Freedom Crawls

I’m in Washington, DC, a city I have not visited since the fall of 2000. Things here are very different from the place I once knew. I remember riding my bicycle on the grounds of the U.S. Capitol; today barriers and fences and police preventing access are everywhere.

The fourth anniversary of the September 11, 2001 attacks was commemorated in the city today. The official event was the “Freedom Walk” sponsored by the Department of Defense to memorialize the date and “support our troops in Iraq.” The walk was a telling testament to the way the Pentagon sees freedom.

The walk was open to all, provided you registered online by last Thursday. Anyone attempting to join the march spontaneously faced arrest. The march’s route, which was kept secret until this morning, was closed inside two four-foot snow fences, to keep the march “sterile.” Police patrolled the fences to keep unregistered marchers away. If an unregistered marcher got into the march, he or she would have been easy to spot, because she or he would not have been wearing the red, white and blue t-shirt that was issued to each marcher.

The entire U.S. Park Police force was on hand to keep the march orderly, which they did on foot, on horseback, on motorcycles and with a helicopter hovering above the route. Assistant Secretary of Defense Allison Barber, who organized the march, said the high security, registration for marchers and snow fences were required by the Park Police. Park Police Chief Dwight Pettiford said the Pentagon requested the security measures. “That’s what their permit called for, so we have those fences to keep the public out,” he said. Since Washington has been the venue for hundreds of marches without registration and snow fences, I tend to believe Chief Pettiford on this one.

Among the members of the public who were restricted from the march were members of the media, who were allowed to film the march from three locations, but were not allowed to accompany the marchers en route.

One reason cited for the lockdown was the presence at the march of Defense Secretary Donald Rumsfeld. Reports on the march say he was “treated like a rock star” by marchers. Many of the marchers were active-duty members of the military. No word on whether they were handpicked and ordered to attend the event.

Mr. Rumsfeld and company deliberately tied September 11th commemoration and “support for the troops in Iraq” together, but the Iraq war has nothing to do with September 11th, beyond the fact that George Bush and Mr. Rumsfeld used our national grief as an excuse to launch a pre-emptive war.
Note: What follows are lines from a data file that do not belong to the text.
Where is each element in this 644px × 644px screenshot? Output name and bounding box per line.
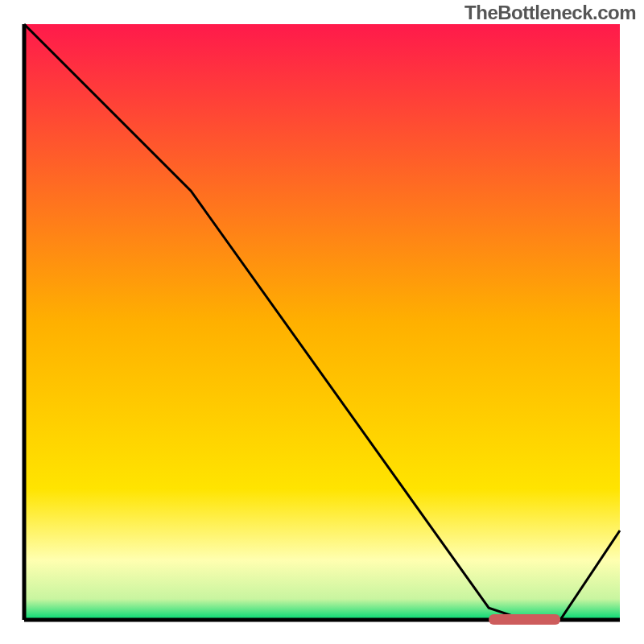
optimal-marker	[489, 614, 560, 625]
chart-stage: TheBottleneck.com	[0, 0, 644, 644]
chart-svg	[0, 0, 644, 644]
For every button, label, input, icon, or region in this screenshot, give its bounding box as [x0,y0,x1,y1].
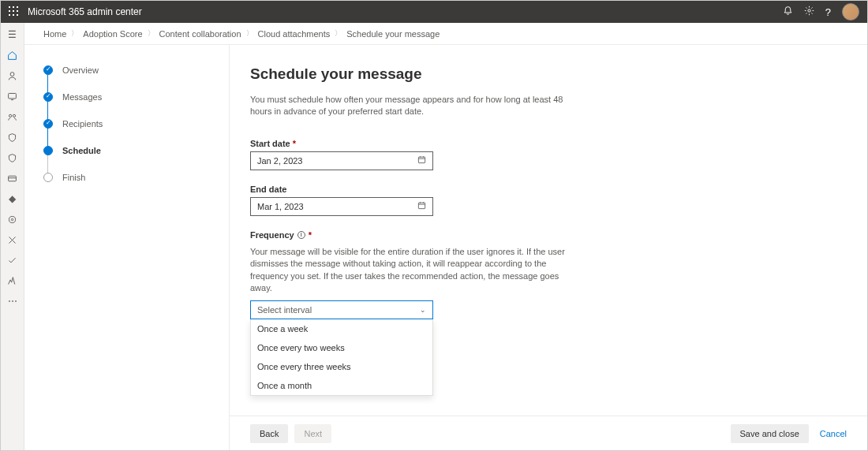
chevron-right-icon: 〉 [335,28,342,39]
svg-point-9 [808,9,810,12]
step-finish[interactable]: Finish [43,173,229,199]
svg-rect-11 [9,93,17,99]
svg-rect-14 [9,176,17,181]
start-date-input[interactable]: Jan 2, 2023 [250,151,433,170]
chevron-right-icon: 〉 [148,28,155,39]
rail-reports-icon[interactable] [7,255,18,266]
rail-users-icon[interactable] [7,70,18,81]
notifications-icon[interactable] [783,6,793,18]
start-date-label: Start date * [250,139,867,148]
svg-rect-1 [13,6,14,8]
rail-groups-icon[interactable] [7,111,18,122]
svg-point-16 [11,218,13,220]
rail-billing-icon[interactable] [7,173,18,184]
svg-point-15 [9,216,15,222]
svg-rect-2 [17,6,18,8]
rail-health-icon[interactable] [7,275,18,286]
breadcrumb: Home 〉 Adoption Score 〉 Content collabor… [24,23,867,45]
frequency-option[interactable]: Once every three weeks [251,357,432,376]
rail-settings-icon[interactable] [7,214,18,225]
chevron-right-icon: 〉 [246,28,253,39]
svg-rect-6 [9,14,10,16]
breadcrumb-item[interactable]: Schedule your message [346,29,440,39]
back-button[interactable]: Back [250,424,288,443]
breadcrumb-item[interactable]: Home [43,29,66,39]
rail-devices-icon[interactable] [7,91,18,102]
svg-point-12 [9,114,11,117]
frequency-option[interactable]: Once every two weeks [251,338,432,357]
step-overview[interactable]: Overview [43,65,229,92]
chevron-down-icon: ⌄ [420,306,426,314]
svg-rect-4 [13,10,14,12]
chevron-right-icon: 〉 [71,28,78,39]
frequency-select[interactable]: Select interval ⌄ [250,300,433,319]
svg-rect-5 [17,10,18,12]
rail-home-icon[interactable] [7,50,18,61]
breadcrumb-item[interactable]: Content collaboration [159,29,241,39]
svg-rect-0 [9,6,10,8]
next-button[interactable]: Next [294,424,331,443]
calendar-icon [417,201,426,211]
svg-point-13 [13,114,15,117]
svg-rect-3 [9,10,10,12]
svg-rect-18 [418,203,425,209]
settings-icon[interactable] [804,6,814,18]
frequency-help: Your message will be visible for the ent… [250,246,582,295]
rail-more-icon[interactable]: ⋯ [7,296,18,307]
page-title: Schedule your message [250,65,867,83]
frequency-dropdown: Once a week Once every two weeks Once ev… [250,319,433,396]
info-icon[interactable]: i [297,231,305,239]
breadcrumb-item[interactable]: Cloud attachments [258,29,331,39]
calendar-icon [417,155,426,166]
rail-menu-icon[interactable]: ☰ [7,29,18,40]
save-close-button[interactable]: Save and close [731,424,809,443]
app-header: Microsoft 365 admin center ? [1,1,867,23]
help-icon[interactable]: ? [825,6,831,18]
rail-setup-icon[interactable] [7,234,18,245]
user-avatar[interactable] [842,3,859,20]
step-messages[interactable]: Messages [43,92,229,119]
svg-point-10 [10,72,14,76]
rail-resources-icon[interactable] [7,152,18,163]
step-recipients[interactable]: Recipients [43,119,229,146]
page-intro: You must schedule how often your message… [250,94,566,118]
svg-rect-7 [13,14,14,16]
svg-rect-8 [17,14,18,16]
app-title: Microsoft 365 admin center [28,6,142,17]
left-icon-rail: ☰ ◆ ⋯ [1,23,24,450]
frequency-option[interactable]: Once a month [251,376,432,395]
end-date-input[interactable]: Mar 1, 2023 [250,197,433,216]
rail-support-icon[interactable]: ◆ [7,193,18,204]
frequency-label: Frequency i * [250,230,867,240]
cancel-button[interactable]: Cancel [820,429,847,438]
svg-rect-17 [418,157,425,163]
app-launcher-icon[interactable] [9,6,18,18]
step-schedule[interactable]: Schedule [43,146,229,173]
breadcrumb-item[interactable]: Adoption Score [83,29,142,39]
rail-roles-icon[interactable] [7,132,18,143]
frequency-option[interactable]: Once a week [251,319,432,338]
wizard-stepper: Overview Messages Recipients Schedule Fi… [24,45,230,450]
end-date-label: End date [250,184,867,194]
wizard-footer: Back Next Save and close Cancel [230,416,867,450]
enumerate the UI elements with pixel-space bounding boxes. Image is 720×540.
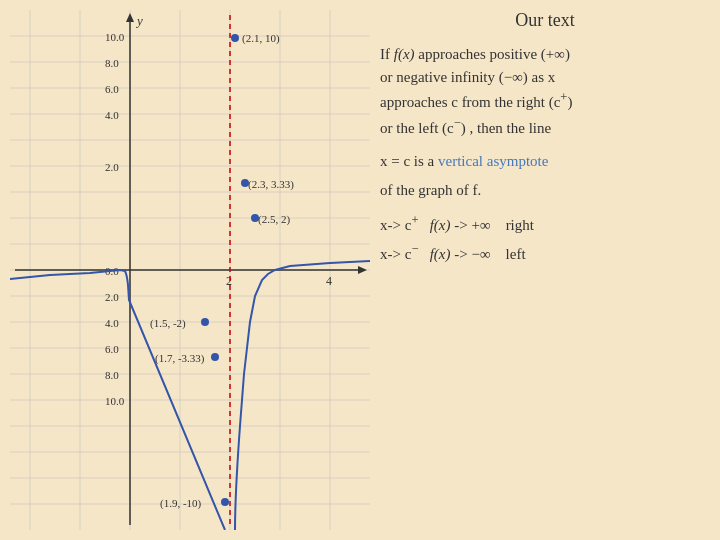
svg-text:4.0: 4.0 [105, 317, 119, 329]
svg-point-56 [221, 498, 229, 506]
svg-text:y: y [135, 13, 143, 28]
svg-point-52 [201, 318, 209, 326]
page-title: Our text [380, 10, 710, 31]
limit2-line: x-> c− f(x) -> −∞ left [380, 242, 710, 263]
svg-point-46 [231, 34, 239, 42]
svg-text:(2.5, 2): (2.5, 2) [258, 213, 290, 226]
svg-text:2.0: 2.0 [105, 161, 119, 173]
svg-text:10.0: 10.0 [105, 395, 125, 407]
graph-area: y = 1 x − 2 [10, 10, 370, 530]
svg-text:2.0: 2.0 [105, 291, 119, 303]
svg-text:(2.3, 3.33): (2.3, 3.33) [248, 178, 294, 191]
text-panel: Our text If f(x) approaches positive (+∞… [380, 10, 710, 271]
graph-of-statement: of the graph of f. [380, 182, 710, 199]
svg-text:(2.1, 10): (2.1, 10) [242, 32, 280, 45]
svg-point-54 [211, 353, 219, 361]
page-container: y = 1 x − 2 [0, 0, 720, 540]
asymptote-statement: x = c is a vertical asymptote [380, 153, 710, 170]
svg-text:(1.9, -10): (1.9, -10) [160, 497, 202, 510]
svg-text:(1.5, -2): (1.5, -2) [150, 317, 186, 330]
svg-text:6.0: 6.0 [105, 83, 119, 95]
svg-text:2: 2 [226, 274, 232, 288]
svg-text:6.0: 6.0 [105, 343, 119, 355]
svg-text:(1.7, -3.33): (1.7, -3.33) [155, 352, 205, 365]
description-block: If f(x) approaches positive (+∞) or nega… [380, 43, 710, 139]
svg-text:4.0: 4.0 [105, 109, 119, 121]
svg-text:8.0: 8.0 [105, 369, 119, 381]
svg-text:4: 4 [326, 274, 332, 288]
svg-text:8.0: 8.0 [105, 57, 119, 69]
graph-svg: y 2 4 10.0 8.0 6.0 4.0 2.0 2.0 4.0 6.0 8… [10, 10, 370, 530]
svg-text:10.0: 10.0 [105, 31, 125, 43]
limit1-line: x-> c+ f(x) -> +∞ f(x) -> +∞ rightright [380, 213, 710, 234]
asymptote-link: vertical asymptote [438, 153, 548, 169]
Another march was held in the city today, a “Unity March.” Hundreds of people, representing different faiths, marched along the city’s embassy row as a statement of solidarity among all people of the world, to remind us that the only cure for terrorism is mutual support and understanding among the people of the world. No on needed to register, no one was turned away, there were no fences, Donald Rumsfeld did not attend.

On the 24th of this month, people from across the country will gather in Washington to call for peace and an end to the death and destruction with which this nation has punished on Iraq for the past two and a half years. Again, no registration, no fences. Come join us.